* **ASSIGNED TASK**
Repeat verbatim, and only, the lines of the data below, beginning at the line that contains "lakiasioissa, lukuunottamatta kysymystä" and stopping after the line that contains "Miksi en voi rekisteröityä?".

* **Stored data entries**

·····

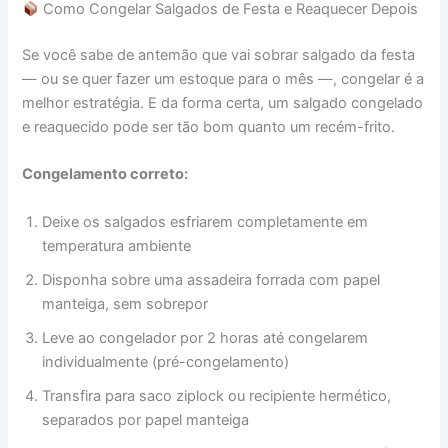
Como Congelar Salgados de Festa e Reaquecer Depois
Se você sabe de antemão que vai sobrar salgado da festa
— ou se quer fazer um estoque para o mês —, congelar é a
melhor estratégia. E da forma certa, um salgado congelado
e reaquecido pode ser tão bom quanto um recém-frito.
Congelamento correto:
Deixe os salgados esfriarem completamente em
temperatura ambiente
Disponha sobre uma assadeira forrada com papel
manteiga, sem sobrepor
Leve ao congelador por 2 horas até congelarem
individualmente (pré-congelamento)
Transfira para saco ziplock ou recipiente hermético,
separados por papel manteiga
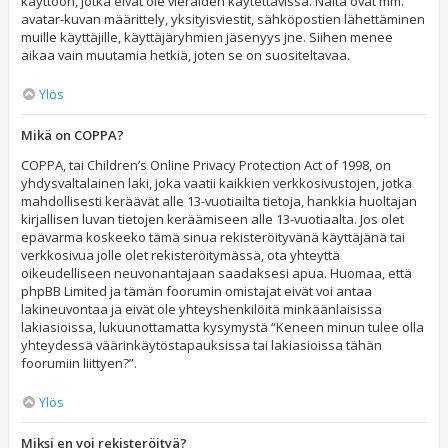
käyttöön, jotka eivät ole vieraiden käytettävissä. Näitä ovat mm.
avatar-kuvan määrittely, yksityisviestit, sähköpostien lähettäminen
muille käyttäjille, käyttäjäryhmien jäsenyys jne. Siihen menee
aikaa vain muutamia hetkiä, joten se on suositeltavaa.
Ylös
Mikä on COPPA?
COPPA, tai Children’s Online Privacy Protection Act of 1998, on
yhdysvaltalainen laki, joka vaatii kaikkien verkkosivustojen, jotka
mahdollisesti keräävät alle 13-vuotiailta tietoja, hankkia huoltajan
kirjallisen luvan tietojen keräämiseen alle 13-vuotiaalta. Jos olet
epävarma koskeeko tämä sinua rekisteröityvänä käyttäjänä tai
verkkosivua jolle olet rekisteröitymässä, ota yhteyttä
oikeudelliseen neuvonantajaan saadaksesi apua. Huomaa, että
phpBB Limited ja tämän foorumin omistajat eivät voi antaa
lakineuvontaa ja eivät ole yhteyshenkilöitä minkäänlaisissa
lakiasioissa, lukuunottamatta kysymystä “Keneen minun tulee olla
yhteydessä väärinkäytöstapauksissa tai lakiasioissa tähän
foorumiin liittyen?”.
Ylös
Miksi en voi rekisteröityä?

·····

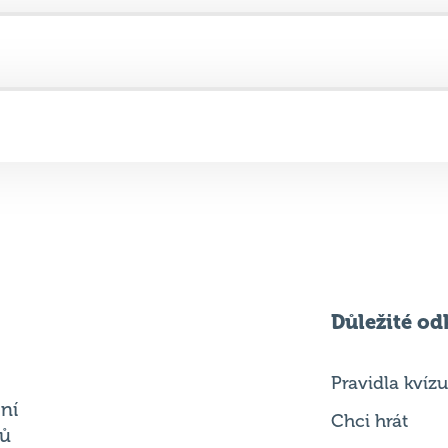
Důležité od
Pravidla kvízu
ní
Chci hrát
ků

·····

* **FINISHED TASK**
lakiasioissa, lukuunottamatta kysymystä “Keneen minun tulee olla
yhteydessä väärinkäytöstapauksissa tai lakiasioissa tähän
foorumiin liittyen?”.
Ylös
Miksi en voi rekisteröityä?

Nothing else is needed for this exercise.